WORK REQUEST: The whole listing below should be printed again exactly, with no images.
-----
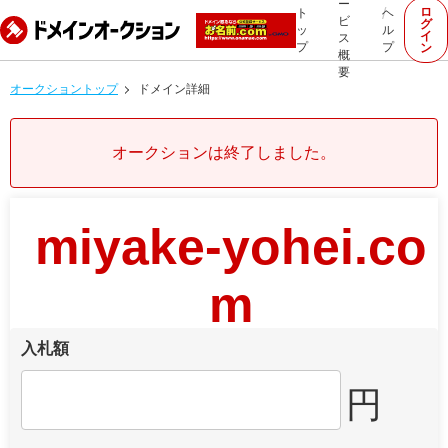
ー
ロ
ト
ヘ
ビ
グ
ッ
ル
イ
ス
プ
プ
ン
概
要
オークショントップ
ドメイン詳細
オークションは終了しました。
miyake-yohei.co
m
入札額
円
-----
EXERCISE RESPONSE:
ー
ロ
ト
ヘ
ビ
グ
ッ
ル
イ
ス
プ
プ
ン
概
要
オークショントップ
ドメイン詳細
オークションは終了しました。
miyake-yohei.co
m
入札額
円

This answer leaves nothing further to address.